> _Exercise instructions_: Work through the material beneath and count the lines that include "panel"; the answer is that number alone.

***** The data

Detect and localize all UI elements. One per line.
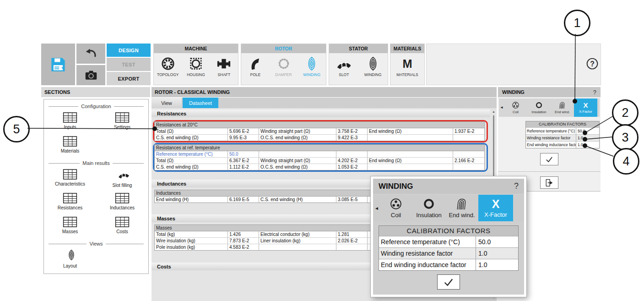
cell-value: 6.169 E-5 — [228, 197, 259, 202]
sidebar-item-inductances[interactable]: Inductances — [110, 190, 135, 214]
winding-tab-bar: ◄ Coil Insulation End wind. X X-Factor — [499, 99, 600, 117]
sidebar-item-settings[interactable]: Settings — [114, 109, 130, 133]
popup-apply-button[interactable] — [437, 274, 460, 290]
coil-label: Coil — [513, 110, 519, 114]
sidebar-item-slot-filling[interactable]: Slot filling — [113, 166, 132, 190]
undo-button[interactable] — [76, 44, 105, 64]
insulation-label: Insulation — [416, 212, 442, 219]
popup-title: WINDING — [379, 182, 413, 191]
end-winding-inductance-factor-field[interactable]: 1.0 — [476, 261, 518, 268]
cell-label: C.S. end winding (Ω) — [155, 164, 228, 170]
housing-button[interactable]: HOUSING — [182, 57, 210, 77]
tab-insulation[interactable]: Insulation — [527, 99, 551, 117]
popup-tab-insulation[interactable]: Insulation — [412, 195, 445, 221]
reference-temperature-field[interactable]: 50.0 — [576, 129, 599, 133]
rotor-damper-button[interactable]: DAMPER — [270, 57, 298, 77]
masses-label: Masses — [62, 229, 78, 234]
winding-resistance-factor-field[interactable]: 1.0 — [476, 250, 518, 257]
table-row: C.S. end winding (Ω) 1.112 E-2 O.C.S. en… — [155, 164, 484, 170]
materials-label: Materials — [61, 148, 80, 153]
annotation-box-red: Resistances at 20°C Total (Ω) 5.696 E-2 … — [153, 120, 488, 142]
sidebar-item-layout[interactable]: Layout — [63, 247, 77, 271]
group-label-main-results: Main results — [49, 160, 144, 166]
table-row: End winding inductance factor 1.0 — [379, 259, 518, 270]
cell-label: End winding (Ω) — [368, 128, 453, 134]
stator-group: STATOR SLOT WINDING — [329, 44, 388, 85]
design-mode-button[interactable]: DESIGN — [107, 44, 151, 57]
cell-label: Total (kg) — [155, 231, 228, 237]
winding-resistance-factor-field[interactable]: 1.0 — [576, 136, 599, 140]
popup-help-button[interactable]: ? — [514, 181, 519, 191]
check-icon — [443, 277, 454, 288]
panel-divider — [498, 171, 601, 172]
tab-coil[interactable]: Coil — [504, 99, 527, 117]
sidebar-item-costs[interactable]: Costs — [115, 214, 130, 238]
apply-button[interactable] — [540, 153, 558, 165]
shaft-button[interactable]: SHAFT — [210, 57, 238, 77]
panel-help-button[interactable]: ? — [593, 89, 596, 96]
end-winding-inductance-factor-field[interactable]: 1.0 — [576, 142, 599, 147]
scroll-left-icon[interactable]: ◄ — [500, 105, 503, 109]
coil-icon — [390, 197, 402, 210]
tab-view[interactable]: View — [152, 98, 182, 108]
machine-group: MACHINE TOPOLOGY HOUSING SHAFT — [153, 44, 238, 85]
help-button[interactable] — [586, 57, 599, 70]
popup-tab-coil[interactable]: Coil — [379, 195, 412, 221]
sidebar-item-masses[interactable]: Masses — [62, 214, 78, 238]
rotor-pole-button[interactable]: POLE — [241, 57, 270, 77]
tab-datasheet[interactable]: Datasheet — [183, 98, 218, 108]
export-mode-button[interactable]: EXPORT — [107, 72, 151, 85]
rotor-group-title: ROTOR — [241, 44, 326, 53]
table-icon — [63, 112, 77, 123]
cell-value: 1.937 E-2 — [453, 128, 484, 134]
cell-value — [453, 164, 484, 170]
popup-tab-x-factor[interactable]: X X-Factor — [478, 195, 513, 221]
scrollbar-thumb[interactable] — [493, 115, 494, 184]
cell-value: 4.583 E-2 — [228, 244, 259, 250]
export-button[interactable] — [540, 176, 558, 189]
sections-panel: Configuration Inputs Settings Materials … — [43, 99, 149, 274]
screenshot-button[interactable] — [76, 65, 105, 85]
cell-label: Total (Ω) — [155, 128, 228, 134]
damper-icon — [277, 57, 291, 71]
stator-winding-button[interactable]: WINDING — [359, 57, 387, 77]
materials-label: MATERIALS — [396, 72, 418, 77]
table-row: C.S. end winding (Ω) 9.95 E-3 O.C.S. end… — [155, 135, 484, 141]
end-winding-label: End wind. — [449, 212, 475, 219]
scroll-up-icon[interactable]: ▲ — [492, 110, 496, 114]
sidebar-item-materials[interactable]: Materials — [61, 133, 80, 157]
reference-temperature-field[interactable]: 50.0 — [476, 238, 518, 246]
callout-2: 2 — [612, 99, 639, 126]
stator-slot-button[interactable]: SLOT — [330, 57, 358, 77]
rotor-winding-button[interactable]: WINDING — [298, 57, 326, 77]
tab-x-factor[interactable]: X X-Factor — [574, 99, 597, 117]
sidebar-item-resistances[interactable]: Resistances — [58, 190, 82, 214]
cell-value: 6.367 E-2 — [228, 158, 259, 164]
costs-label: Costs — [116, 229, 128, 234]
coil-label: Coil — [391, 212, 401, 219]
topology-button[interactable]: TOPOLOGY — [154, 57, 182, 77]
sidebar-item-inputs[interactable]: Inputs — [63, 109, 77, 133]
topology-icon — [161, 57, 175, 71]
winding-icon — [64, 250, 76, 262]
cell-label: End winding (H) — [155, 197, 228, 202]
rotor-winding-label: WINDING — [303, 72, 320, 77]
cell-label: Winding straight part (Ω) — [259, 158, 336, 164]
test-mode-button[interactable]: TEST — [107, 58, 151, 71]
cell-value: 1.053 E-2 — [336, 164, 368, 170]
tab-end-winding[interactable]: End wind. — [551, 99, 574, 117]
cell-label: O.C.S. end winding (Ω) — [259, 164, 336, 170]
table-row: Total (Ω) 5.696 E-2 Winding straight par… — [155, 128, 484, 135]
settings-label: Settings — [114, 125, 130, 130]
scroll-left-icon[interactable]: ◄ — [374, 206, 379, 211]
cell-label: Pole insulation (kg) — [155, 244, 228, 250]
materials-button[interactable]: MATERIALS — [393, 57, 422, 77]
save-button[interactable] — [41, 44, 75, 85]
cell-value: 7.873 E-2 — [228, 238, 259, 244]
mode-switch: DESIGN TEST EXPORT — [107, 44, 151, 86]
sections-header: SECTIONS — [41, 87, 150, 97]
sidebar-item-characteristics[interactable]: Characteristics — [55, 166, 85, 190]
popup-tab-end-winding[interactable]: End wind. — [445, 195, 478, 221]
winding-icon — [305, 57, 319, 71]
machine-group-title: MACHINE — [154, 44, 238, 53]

**********

> _Solved exercise_: 3